State Rep. Ron Stephens (R-Savannah) said during the rally that he is a fiscal conservative, but he said the Legislature should pass HB 39 to help close the budget deficit and bring state cigarette taxes in line with the rest of the nation. He said the state tax in Georgia is 37 cents, compared with a national average of $1.34 per pack. (In July 2003 for the first time in 32 years, Georgia increased its tax on tobacco products from 12 cents per pack to 37 cents.)

Stephens took a shot at Americans for Prosperity, the sponsor of Tuesday’s anti-tax rally, saying the group has ties to the tobacco industry. “They ought to be ashamed,” Stephens said. “I though they were smarter than that.” A spokesman for Americans for Prosperity said that the Altria company paid for an email Altria sent to adult smokers opposing the cigarette tax, but is not sponsoring Tuesday's rally.

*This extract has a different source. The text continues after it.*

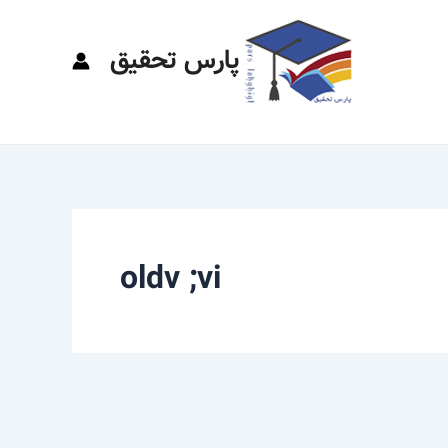
پارس تحقیق
oldv ;vi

Dr. Douglas Morris, an Emory University medical professor, said smoking damages human health, harms the environment and can lead smokers to other addictive behaviors. Pamela Perkins, coordinator of the Interfaith Children’s Movement, urged lawmakers to act now on the tax. “This is the right time to do what is right for the children of Georgia,” she said.

Reference: Advocates: Cigarette tax would save lives and close budget hole"> by Jim Tharpe, The Atlanta Journal-Constitution, 3/8/2010.